Warm tip: This article is reproduced from serverfault.com, please click

OpenMP for loop with specific threads

发布于 2020-11-30 10:38:00

I'm new in parallel programming. I'm trying to make point cloud processing process parallel. I share with my program structure below. Firstly, I separate the point cloud into the partial clouds. My aim is that every thread must call the fillFrustumCloud() function separately.

int num_threads = 12;

std::vector<CloudColored::Ptr> vector_colored_projected_clouds(num_threads);
std::vector<Cloud::Ptr> vector_projected_clouds(num_threads);

omp_set_num_threads(num_threads);

// private( ) shared()
#pragma omp parallel  shared(vector_colored_projected_clouds,vector_projected_clouds)
{
    
    for(int i=0; i<num_threads; i++)
    {

        #pragma omp critical
        {
            std::cout << "Thread id: " << omp_get_thread_num() << " loop id: " << i <<  std::endl;
        }

        const unsigned int  start_index = cloud_in->size()/num_threads*i;
        const unsigned int  end_index = cloud_in->size()/num_threads*(i+1);

        Cloud::Ptr partial_cloud(new Cloud);

        if(i==num_threads-1)
        {
            partial_cloud->points.assign(cloud_in->points.begin()+start_index, cloud_in->points.end());
        }else{
            partial_cloud->points.assign(cloud_in->points.begin()+start_index, cloud_in->points.begin()+end_index);
        }

            LidcamHelpers::fillFrustumCloud(partial_cloud, mat_point_transformer, img_size, vector_colored_projected_clouds,
                                            vector_projected_clouds, i, interested_detections, id, reshaped_img);
    }
}

but output is:

Thread id: 0 loop id: 0
Thread id: 1 loop id: 0
Thread id: 2 loop id: 0
Thread id: 3 loop id: 0
Thread id: 0 loop id: 1
Thread id: 1 loop id: 1
Thread id: 2 loop id: 1
Thread id: 3 loop id: 1
Thread id: 0 loop id: 2
Thread id: 3 loop id: 2
Thread id: 2 loop id: 2
Thread id: 1 loop id: 2
Thread id: 3 loop id: 3
Thread id: 1 loop id: 3
Thread id: 2 loop id: 3
Thread id: 0 loop id: 3

According to my aim, it should be like this:

Thread id: 0 loop id: 0
Thread id: 1 loop id: 1
Thread id: 2 loop id: 2

Note that: I pass the vector_colored_projected_clouds and vector_projected_clouds into the function by reference in order to store the result. I guess they should be shared variables.

Questioner
goktug_yildirim
Viewed
0
dreamcrash 2020-12-29 03:51:51

This #pragma omp parallel constructor will create a parallel region, with as many threads as you have set it up. Hence, when you do:

#pragma omp parallel
{
    for(int i=0; i<num_threads; i++)
    {
       ... 
    }
}

every thread in the parallel region will execute all the iterations of the loop. That is why you have 16 outputted lines (i.e., 4 threads x 4 loop iterations).

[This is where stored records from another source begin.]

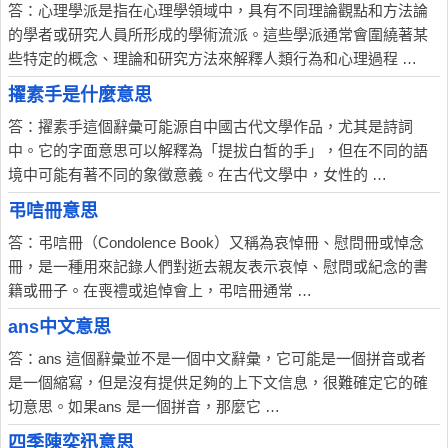
答：心理學派是指在心理學領域中，具有不同理論觀點和方法論
的學者或研究人員所形成的學術流派。這些學派通常會圍繞著某
些特定的概念、理論和研究方法來解釋人類行為和心理過程 …
擢素手是什麼意思
答：擢素手這個辭彙可能源自中國古代文學作品，尤其是詩詞
中。它的字面意思可以解釋為「提拔白皙的手」，但在不同的語
境中可能有著不同的象徵意義。在古代文學中，女性的 …
弔唁冊意思
答：弔唁冊（Condolence Book）又稱為哀悼冊、慰問冊或悼念
冊，是一種用來記錄人們對逝去親友表示哀悼、慰問或紀念的書
籍或冊子。在喪禮或追悼會上，弔唁冊通常 …
ans中文意思
答：ans 這個辭彙並不是一個中文辭彙，它可能是一個拼音或者
是一個縮寫，但是沒有提供足夠的上下文信息，很難確定它的確
切意思。如果ans 是一個拼音，那麼它 …
四季陳奕迅意思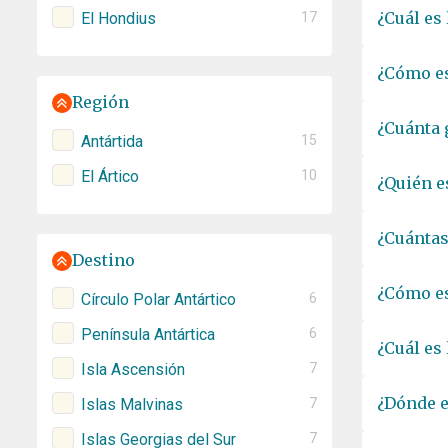
¿Cuál es 
El Hondius
17
¿Cómo es
Región
¿Cuánta 
Antártida
15
El Ártico
10
¿Quién e
¿Cuántas
Destino
¿Cómo es
Círculo Polar Antártico
6
Península Antártica
6
¿Cuál es
Isla Ascensión
7
¿Dónde e
Islas Malvinas
7
Islas Georgias del Sur
7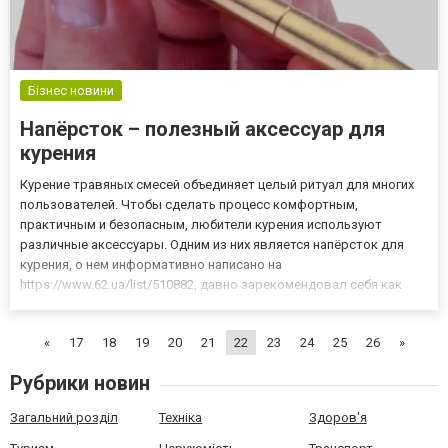
Бізнес новини
Напёрсток – полезный аксессуар для
курения
Курение травяных смесей объединяет целый ритуал для многих
пользователей. Чтобы сделать процесс комфортным,
практичным и безопасным, любители курения используют
различные аксессуары. Одним из них является напёрсток для
курения, о нем информативно написано на
https://www.62.ua/list/510882, давно зарекомендовал себя как
полезное устройство. Небольшой предмет значительно
улучшает качество курительного процесса, выступая в роли
«
17
18
19
20
21
22
23
24
25
26
»
своеобразного фильтра. Принцип...
Рубрики новин
Загальний розділ
Техніка
Здоров'я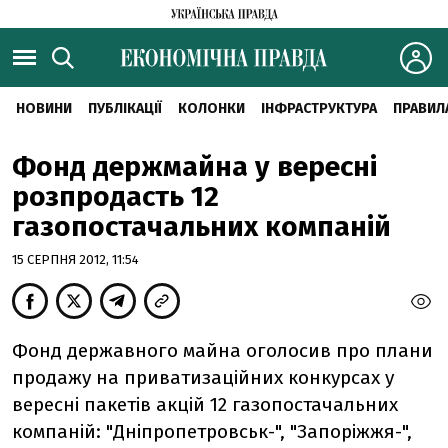
НОВИНИ
ПУБЛІКАЦІЇ
КОЛОНКИ
ІНФРАСТРУКТУРА
ПРАВИЛ
Фонд держмайна у вересні
розпродасть 12
газопостачальних компаній
15 СЕРПНЯ 2012, 11:54
Фонд державного майна оголосив про плани
продажу на приватизаційних конкурсах у
вересні пакетів акцій 12 газопостачальних
компаній: "Дніпропетровськ-", "Запоріжжя-",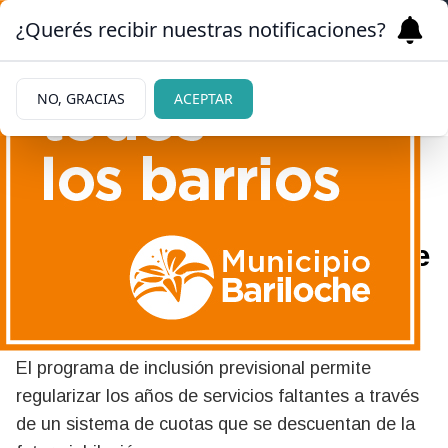
¿Querés recibir nuestras notificaciones?
NO, GRACIAS
ACEPTAR
02/06/2026
Cómo jubilarte en Anses si te
faltan años de aportes: guía
fácil para completarlos
El programa de inclusión previsional permite
regularizar los años de servicios faltantes a través
de un sistema de cuotas que se descuentan de la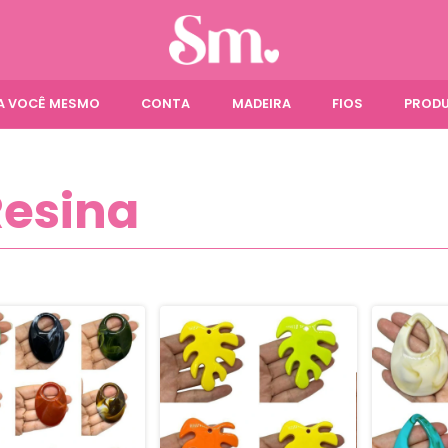
ÇA VOCÊ MESMO
CONTA
MADEIRA
FIOS
PRODU
Resina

If you want to distribute the iterations of a loop among threads you should use the #pragma omp for instead. So in your code you can either do:

#pragma omp parallel
{
    #pragma omp for
    for(int i=0; i<num_threads; i++)
    {
       ... 
    }
}

or

#pragma omp parallel for
for(int i=0; i<num_threads; i++)
{
   ... 
}

Since, you only want to distribute the iterations of the loop among threads, you can use the latter (i.e., #pragma omp parallel for).

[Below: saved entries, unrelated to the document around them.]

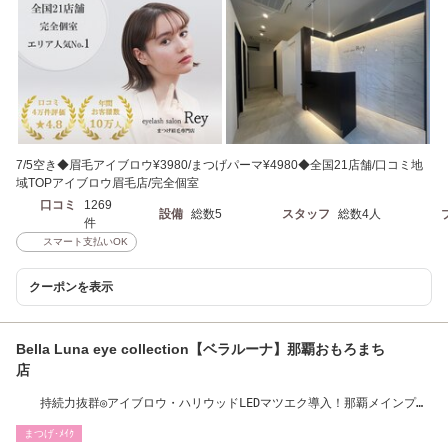
7/5空き◆眉毛アイブロウ¥3980/まつげパーマ¥4980◆全国21店舗/口コミ地
域TOPアイブロウ眉毛店/完全個室
口コミ
1269
設備
総数5
スタッフ
総数4人
件
スマート支払いOK
クーポンを表示
Bella Luna eye collection【ベラルーナ】那覇おもろまち
店
持続力抜群◎アイブロウ・ハリウッドLEDマツエク導入！那覇メインプレ
イスから徒歩3分
まつげ･ﾒｲｸ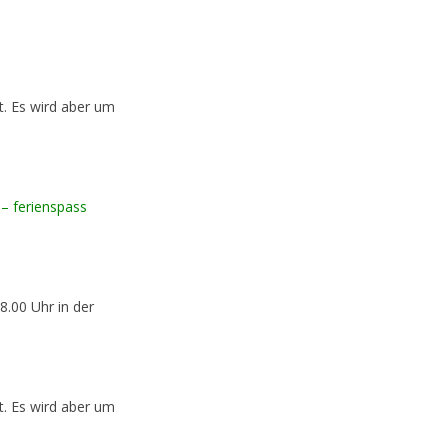
rt. Es wird aber um
 – ferienspass
8.00 Uhr in der
rt. Es wird aber um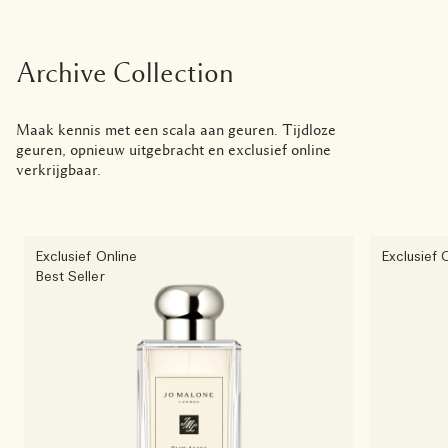
Archive Collection
Maak kennis met een scala aan geuren. Tijdloze
geuren, opnieuw uitgebracht en exclusief online
verkrijgbaar.
Exclusief Online
Exclusief 
Best Seller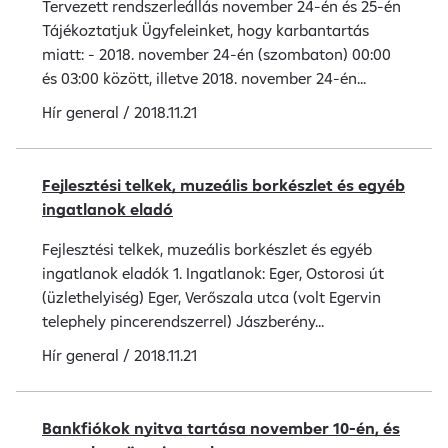
Tervezett rendszerleállás november 24-én és 25-én
Tájékoztatjuk Ügyfeleinket, hogy karbantartás
miatt: - 2018. november 24-én (szombaton) 00:00
és 03:00 között, illetve 2018. november 24-én...
Hír
general
/
2018.11.21
Fejlesztési telkek, muzeális borkészlet és egyéb
ingatlanok eladó
Fejlesztési telkek, muzeális borkészlet és egyéb
ingatlanok eladók 1. Ingatlanok: Eger, Ostorosi út
(üzlethelyiség) Eger, Verőszala utca (volt Egervin
telephely pincerendszerrel) Jászberény...
Hír
general
/
2018.11.21
Bankfiókok nyitva tartása november 10-én, és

It looks as though you are using

#pragma omp critical
{
    std::cout << "Thread id: " << omp_get_thread_num() << " loop id: " << i <<  std::endl;
}

for debugging purposes. Bear in mind, however, that even with the critical region, the order in which threads will output is non-deterministic. If you rather that threads would output deterministically, use #pragma omp ordered instead of critical. The ordered constructor will enforce that the chunk of code that it wraps around will be executed in the same order that would have been executed if the code was executed sequentially.